Your task -
Go through the data and retrieve each line that includes the string "garsus".

Listed records -
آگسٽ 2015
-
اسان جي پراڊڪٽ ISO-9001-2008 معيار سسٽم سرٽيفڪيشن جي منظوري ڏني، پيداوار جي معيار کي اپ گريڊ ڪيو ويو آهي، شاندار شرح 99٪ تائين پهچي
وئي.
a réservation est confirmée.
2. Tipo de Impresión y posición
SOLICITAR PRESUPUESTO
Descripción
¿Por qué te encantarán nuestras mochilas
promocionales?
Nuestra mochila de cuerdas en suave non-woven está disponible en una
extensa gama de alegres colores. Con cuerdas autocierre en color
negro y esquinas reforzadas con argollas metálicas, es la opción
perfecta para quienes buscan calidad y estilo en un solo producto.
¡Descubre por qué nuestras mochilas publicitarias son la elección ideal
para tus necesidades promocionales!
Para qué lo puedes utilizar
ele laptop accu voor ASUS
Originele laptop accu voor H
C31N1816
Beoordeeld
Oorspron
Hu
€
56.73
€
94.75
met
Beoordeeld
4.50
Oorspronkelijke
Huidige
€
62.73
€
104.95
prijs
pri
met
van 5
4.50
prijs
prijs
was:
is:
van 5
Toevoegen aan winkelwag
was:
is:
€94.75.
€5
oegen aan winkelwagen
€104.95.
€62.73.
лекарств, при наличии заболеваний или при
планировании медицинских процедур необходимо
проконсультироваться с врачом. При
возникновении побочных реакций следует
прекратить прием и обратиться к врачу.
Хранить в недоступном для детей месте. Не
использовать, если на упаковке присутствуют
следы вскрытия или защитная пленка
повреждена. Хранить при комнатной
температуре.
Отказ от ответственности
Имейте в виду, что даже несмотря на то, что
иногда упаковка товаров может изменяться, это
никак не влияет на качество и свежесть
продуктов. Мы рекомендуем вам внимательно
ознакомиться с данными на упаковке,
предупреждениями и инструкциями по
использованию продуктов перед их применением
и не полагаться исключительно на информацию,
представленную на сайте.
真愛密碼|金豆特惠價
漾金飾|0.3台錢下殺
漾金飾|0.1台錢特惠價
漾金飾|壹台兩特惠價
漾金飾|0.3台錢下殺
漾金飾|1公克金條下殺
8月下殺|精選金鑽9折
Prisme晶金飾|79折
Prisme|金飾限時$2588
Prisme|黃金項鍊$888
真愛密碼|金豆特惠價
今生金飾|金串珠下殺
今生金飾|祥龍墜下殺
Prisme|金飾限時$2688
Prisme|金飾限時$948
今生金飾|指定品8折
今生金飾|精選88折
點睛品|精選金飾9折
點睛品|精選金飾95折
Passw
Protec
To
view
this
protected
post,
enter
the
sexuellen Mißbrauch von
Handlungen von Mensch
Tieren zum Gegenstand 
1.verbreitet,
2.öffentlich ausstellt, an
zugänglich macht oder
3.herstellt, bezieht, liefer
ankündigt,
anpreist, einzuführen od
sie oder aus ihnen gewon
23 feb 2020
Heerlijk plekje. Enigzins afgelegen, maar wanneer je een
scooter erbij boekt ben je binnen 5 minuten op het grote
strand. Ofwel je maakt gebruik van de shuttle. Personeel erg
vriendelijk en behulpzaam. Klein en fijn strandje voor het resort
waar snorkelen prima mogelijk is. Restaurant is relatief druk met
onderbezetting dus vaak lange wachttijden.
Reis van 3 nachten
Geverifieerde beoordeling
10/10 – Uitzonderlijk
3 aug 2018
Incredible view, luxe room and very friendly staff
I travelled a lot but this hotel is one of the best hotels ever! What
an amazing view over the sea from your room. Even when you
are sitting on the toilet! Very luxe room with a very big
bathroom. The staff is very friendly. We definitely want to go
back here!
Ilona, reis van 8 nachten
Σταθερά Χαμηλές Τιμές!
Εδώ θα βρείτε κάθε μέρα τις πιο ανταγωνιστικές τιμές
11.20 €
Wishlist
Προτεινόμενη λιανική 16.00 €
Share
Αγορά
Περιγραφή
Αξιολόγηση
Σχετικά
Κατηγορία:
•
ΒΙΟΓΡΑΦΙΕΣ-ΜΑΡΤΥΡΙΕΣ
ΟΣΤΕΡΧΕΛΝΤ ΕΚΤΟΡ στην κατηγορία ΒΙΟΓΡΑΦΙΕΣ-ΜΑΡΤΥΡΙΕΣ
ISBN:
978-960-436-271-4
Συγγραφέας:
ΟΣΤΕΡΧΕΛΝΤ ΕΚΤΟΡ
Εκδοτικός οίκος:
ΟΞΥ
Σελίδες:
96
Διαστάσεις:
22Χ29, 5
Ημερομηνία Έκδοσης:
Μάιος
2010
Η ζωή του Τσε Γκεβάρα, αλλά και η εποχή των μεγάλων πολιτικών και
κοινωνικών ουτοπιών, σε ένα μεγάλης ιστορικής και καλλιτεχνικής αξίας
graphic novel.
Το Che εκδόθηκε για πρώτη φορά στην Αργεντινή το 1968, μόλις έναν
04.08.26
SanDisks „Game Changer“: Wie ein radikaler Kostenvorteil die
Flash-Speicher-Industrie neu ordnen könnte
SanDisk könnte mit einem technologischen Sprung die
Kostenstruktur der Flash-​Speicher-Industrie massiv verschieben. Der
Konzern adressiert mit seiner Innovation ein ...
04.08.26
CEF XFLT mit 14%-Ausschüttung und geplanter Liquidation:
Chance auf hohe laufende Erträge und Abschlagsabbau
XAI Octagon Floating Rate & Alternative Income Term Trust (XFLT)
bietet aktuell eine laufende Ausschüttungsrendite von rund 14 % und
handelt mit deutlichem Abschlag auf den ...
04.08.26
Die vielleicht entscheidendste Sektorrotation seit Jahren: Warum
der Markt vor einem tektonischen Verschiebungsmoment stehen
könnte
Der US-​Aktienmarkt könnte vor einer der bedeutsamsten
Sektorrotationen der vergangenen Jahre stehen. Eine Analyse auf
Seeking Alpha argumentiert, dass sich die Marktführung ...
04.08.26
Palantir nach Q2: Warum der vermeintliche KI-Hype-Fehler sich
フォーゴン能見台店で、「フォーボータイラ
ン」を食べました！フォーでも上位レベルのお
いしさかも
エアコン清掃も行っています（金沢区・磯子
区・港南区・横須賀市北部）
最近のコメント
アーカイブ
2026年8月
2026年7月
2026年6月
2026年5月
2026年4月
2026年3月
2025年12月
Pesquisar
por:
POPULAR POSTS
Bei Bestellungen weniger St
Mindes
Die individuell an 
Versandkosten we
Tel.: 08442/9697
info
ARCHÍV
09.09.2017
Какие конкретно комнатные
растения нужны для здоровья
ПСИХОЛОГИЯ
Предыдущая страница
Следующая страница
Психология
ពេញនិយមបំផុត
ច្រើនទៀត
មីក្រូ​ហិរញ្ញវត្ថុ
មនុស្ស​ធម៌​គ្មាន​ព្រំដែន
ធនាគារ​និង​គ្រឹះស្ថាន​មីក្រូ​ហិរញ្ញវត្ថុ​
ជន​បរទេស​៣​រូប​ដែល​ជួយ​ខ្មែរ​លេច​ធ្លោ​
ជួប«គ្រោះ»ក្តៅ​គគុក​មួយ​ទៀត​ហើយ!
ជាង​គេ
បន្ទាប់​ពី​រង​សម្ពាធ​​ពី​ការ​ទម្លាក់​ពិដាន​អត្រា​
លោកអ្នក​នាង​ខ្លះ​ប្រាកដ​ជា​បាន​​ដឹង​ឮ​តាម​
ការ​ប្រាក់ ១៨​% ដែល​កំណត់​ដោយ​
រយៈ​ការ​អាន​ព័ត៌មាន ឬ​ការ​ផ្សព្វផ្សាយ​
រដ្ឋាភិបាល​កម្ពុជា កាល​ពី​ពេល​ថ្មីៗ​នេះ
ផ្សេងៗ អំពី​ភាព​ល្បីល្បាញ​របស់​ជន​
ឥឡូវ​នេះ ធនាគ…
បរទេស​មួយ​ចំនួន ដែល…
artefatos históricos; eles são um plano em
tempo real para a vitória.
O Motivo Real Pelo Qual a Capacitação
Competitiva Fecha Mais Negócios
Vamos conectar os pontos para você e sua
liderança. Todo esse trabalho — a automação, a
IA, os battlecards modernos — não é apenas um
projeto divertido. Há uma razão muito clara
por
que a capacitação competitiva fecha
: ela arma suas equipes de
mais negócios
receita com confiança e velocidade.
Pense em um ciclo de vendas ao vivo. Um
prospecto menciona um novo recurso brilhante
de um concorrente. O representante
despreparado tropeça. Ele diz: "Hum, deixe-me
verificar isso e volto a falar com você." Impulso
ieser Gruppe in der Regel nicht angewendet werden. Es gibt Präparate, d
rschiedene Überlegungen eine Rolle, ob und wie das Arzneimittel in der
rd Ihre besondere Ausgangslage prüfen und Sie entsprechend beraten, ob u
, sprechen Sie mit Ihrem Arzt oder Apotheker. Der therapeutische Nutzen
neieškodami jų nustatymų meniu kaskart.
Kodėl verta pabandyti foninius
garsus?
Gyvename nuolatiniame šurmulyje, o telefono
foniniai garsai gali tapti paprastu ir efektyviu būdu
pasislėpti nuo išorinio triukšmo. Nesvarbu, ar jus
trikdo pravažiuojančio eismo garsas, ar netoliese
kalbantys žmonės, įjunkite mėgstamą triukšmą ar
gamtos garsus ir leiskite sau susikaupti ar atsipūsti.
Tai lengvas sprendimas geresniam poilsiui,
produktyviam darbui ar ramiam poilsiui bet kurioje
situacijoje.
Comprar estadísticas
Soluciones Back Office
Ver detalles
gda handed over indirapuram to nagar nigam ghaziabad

Solution to this task -
garsus?
gamtos garsus ir leiskite sau susikaupti ar atsipūsti.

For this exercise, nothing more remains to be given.